Linear regression

Credits: This post records my learning of UIUC CS446@24SP.

Linear Regression

Simple Case

Linear regression is a simple method to solve a regression problem. It has a closed form solution. Let me first illustrate how to get the closed form solution. Suppose we have a dataset {$ {(x^1,y^1),…,(x^n,y^n)} $}, where $x^i\in\mathbb{R}^d$ and $y^i\in\mathbb{R}$. We want to find a linear function $f(x)=w^Tx+b$ to fit the data.

To make the question simple, we first discuss the case that d=1, i.e., $x^i$ is a real number. In this case, we can write the linear function as $f(x)=w_1x+w_2$. Therefore, what we want to find is the optimal $w_1$ and $w_2$ such that $\underset{w_1,w_2}{\operatorname{argmin}} \frac{1}{2}\sum_{i=1}^n(y^i-w_1x^i-w_2)^2$. Translate the problem into matrix form, we have

\[\underset{w_1,w_2}{\operatorname{argmin}} \frac{1}{2} \left\| \begin{bmatrix} y^{1} \\ \vdots \\ y^{n} \end{bmatrix} - \begin{bmatrix} x^{1} & 1 \\ \vdots & \vdots \\ x^{n} & 1 \end{bmatrix} \cdot \begin{bmatrix} w_1 \\ w_2 \end{bmatrix} \right\|^2_2\]

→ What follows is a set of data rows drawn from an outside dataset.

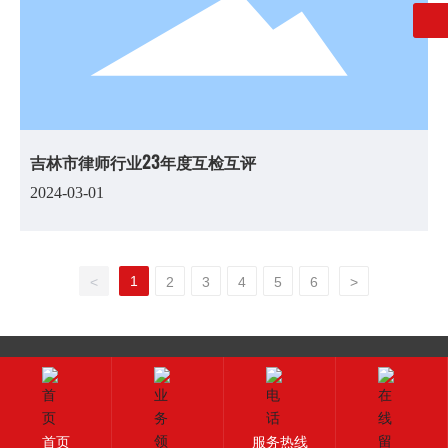
吉林市律师行业23年度互检互评
2024-03-01
1
<
2
3
4
5
6
>
版权所有：吉林证剑律师事务所
吉ICP备2023003683号-1
技术支持：中企动力
长春
|
SEO标签
首页
服务热线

Then, we just denote the matrix above as $X^T, Y, w$ respectively. $ X^T\in \mathbb{R}^{n\times 2}$, Y $\in \mathbb{R}^{n}$, w $\in \mathbb{R}^{2}$. The problem becomes $\underset{w}{\operatorname{argmin}} \frac{1}{2}|Y-Xw|^2_2$. To solve this problem, we just need to take the derivative of the objective function with respect to w and set it to 0. With knowledge of matrix calculus, we have $L = \frac{1}{2}(Y-X^Tw)^T(Y-X^Tw)= \frac{1}{2}(Y^TY-Y^TX^Tw-w^TXY +w^TX^TXw)\\$

\[\frac{\partial L}{\partial w} = \frac{1}{2}(0-XY-XY+2X^TXw) = 0 \\\] \[w = (X^TX)^{-1}XY\]

General Case

Let’s go bakc to general case. We also talk about higher order polynomial regression and $x^i$ is no longer a real number. Suppose we have a dataset ${(x^1,y^1),…,(x^n,y^n)}$, where $x^i\in\mathbb{R}^d$ and $y^i\in\mathbb{R}$. We want to find a polynomial function $f(x)=w_0+w_1x+w_2x^2+…+w_dx^d$ to fit the data. $\underset{w_0, w_1, \ldots, w_d}{\operatorname{argmin}} \frac{1}{2} \left\| \begin{bmatrix} y^{(1)} \\ \vdots \\ y^{(N)} \end{bmatrix} - \begin{bmatrix} (x^{(1)})^d & \cdots & x^{(1)} & 1 \\ \vdots & \ddots & \vdots & \vdots \\ (x^{(N)})^d & \cdots & x^{(N)} & 1 \end{bmatrix} \cdot \begin{bmatrix} w_d \\ \vdots \\ w_1 \\ w_0 \end{bmatrix} \right\|^2$

Then, X^T $\in \mathbb{R}^{n\times d}$, Y $\in \mathbb{R}^{n}$, w $\in \mathbb{R}^{d}$. The problem is also $\underset{w}{\operatorname{argmin}} \frac{1}{2}|Y-Xw|^2_2$. Similarly, we can take the derivative of the objective function with respect to w and set it to 0. We get the same closed form solution as above. $w = (XX^T)^{-1}XY$

Regularization

In practice, we may encounter the problem that $n<d+1$. In this case, the matrix $XX^T$ is not invertible. To solve this problem, we can add a regularization term to the objective function. The objective function becomes $\underset{w}{\operatorname{argmin}} \frac{1}{2}|Y-Xw|^2_2+\frac{\lambda}{2}|w|^2_2$. The closed form solution becomes $w = (XX^T+\lambda I)^{-1}XY$. Also, regularization can make the parameters smaller and avoid overfitting.